My fondest memories as a kid mostly include sports. Not football, or tennis (though I wasn’t bad at the latter), but ‘extreme’ sports. Rock climbing at Hull’s indoor climbing walls on a Saturday night. BMX riding around the local town with mates. Bodyboarding on the most windy day in Lanzarote. Skating down the seafront on holiday one year – although I can’t specifically remember where that one was. White water rafting in Scotland. Or ripping round the garden on the crosser. I’ve never really been into regular sports.
Through all of those memories two people were present: my brother, and my dad. It was something the boys of the house did together, and it’s some of the best times I’ve had. Since getting into biking again, I’ve been to a few trails with my brother a couple of times, but haven’t got everyone together. That was until last Saturday.
Getting somewhat excited, we decided Grenoside would be a suitable place to get everyone together. So, on Saturday morning we put the bikes in the back of dad’s van and headed out. The makeshift pallet bike rack in the back stood up well and we arrived with all three bikes safe from damage and our stomachs full of jammy dodgers we’d picked up at the fuel stop. We were really lucky and managed to catch up with my dad’s cousin too, who’s also well into his bikes, and who we’ve not seen in years.
Saddling up, we shared out my spare kit. My dad took the Camber – with some hilarious attempts of setting the sag -, I grabbed the Bronson (sorry, there’s no way I’m sharing that!), and my brother jumped on his unknown branded hardtail with the narrowest bars and shortest seat post I’ve ever seen. I gave up my spare lids, making sure my dad took the Super 2R and leaving the Seven skid lid for my brother. We were a somewhat mismatched bunch, with a spattering of Troy Lee mixed with camp trousers and Solomon walking shoes, but the smiles made none of that matter.
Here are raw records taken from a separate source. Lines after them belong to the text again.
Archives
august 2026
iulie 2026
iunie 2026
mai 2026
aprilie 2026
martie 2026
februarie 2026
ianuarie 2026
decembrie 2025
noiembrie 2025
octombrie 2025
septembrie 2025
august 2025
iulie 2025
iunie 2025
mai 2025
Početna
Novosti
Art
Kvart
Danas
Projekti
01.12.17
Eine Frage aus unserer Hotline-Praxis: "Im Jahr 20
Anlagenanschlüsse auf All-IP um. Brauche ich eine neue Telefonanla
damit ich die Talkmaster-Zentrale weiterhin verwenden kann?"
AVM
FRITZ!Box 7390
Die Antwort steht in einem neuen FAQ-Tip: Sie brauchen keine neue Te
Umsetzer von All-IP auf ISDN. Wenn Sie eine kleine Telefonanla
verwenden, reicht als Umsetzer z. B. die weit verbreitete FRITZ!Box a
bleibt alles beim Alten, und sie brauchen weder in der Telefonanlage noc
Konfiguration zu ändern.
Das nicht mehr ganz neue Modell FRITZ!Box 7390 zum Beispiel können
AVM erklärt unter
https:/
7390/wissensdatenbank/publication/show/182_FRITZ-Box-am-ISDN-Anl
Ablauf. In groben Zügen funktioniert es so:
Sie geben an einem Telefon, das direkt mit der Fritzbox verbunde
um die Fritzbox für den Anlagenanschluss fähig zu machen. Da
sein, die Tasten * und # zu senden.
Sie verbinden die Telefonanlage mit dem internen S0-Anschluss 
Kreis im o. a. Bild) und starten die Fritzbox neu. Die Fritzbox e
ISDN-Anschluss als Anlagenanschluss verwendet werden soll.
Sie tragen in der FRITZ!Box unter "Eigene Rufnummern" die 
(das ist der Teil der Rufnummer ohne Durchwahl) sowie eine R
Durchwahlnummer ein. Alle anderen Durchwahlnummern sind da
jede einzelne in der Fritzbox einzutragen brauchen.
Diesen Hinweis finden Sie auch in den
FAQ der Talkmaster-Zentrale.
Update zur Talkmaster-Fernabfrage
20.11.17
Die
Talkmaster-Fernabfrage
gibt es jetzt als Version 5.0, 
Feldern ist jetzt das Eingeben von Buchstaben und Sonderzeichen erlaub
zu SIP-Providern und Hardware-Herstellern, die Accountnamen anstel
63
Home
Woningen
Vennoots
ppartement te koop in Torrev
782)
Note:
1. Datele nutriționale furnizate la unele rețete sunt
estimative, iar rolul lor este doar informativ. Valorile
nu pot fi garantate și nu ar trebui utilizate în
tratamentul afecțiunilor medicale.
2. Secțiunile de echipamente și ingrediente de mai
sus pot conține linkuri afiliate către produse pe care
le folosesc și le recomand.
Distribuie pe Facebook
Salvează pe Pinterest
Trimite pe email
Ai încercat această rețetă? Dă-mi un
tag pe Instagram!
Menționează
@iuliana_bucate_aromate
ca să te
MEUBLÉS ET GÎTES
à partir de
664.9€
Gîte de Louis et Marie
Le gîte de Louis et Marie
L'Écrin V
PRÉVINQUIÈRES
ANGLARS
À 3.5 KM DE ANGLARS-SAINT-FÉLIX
Dave (the aforementioned Dad’s cousin) and I led the way down a first lap of Pub Run. His Orange 5 stood up easily against all of the lap, showing that well made bikes, even if they’re not the 2017 model, are worth every penny. My brother and dad found their way to the bottom with the biggest smiles spread across their faces. Their pace was pretty respectable for folk who don’t regularly ride, but they had already started to spread the stoke like the best of us. “That root right in the middle! Did you see that?!” “It’s so rocky down the bottom.” A bit of a push back to the top and another two laps, with continued hollering, whooping and banter at the bottom, and everyone was ready to try out something else. A quick pedal up to the Steel City DH run continued the laughs. My Dad rolled the black line (apparently he didn’t see the signs) and we dodged the fallen trees down at Peaty’s drop – kudos to the little brother who took it on without any hesitation on that thing he calls a bike. Some more catching up, with a paintball themed discussion, and a pedal back to the top led us to lunch time.
Back to the van for petrol station sandwiches and leftover cold chinese, gave us all a chance to catch up. It’d been years since we’d caught up with Dave and his kids, which we remember as toddlers, are now teenagers (or thereabouts). My brother and dad haven’t been out on the bikes with me before so we talked loads about different setups and bike parts. A good catchup was a massive part of the day and made a sweet day’s ride all the better.
Following the refuel, we headed down to Wharncliffe side. With a bit of help from some walkers and their local knowledge, we headed towards where some of the bigger trails are. Dave got us a little lost, before managing to turn it all around, and my brother was feeling the pain of his bike – especially the ridiculously unfriendly seatpost height. To my surprise, my dad seemed to handle everything really well, even more so considering I can’t remember the last time he was on a bike.
Riding round Wharncliffe was a little sweet and sour for me (and I don’t mean the earlier chinese I’d consumed). Seeing the awesome work of the local trail builders out there was amazing. Smooth berms launching into huge gaps or rocky descents made me want to hurl down them… or at least some of them. Maybe not the big stuff. But keeping up with the rest of the bunch, who weren’t as interested in these trails, was priority. So I logged where they were (mentally) and carried on past with a silent promise to myself to come back another day.
Eventually, with a very tired brother, we reached the car park again. Farewells and promises to meet up again soon issued, we loaded up the pallet bike rack with the bikes and set off for home. All in, an awesome day made mostly by the company. I feel even if we’d been riding on the road we’d have had a good day purely due to the company of each other, but a sprinkle of Sheffield’s finest dirt made it all the better.
I’ve no doubt we’ll be heading out together again. And I can’t wait.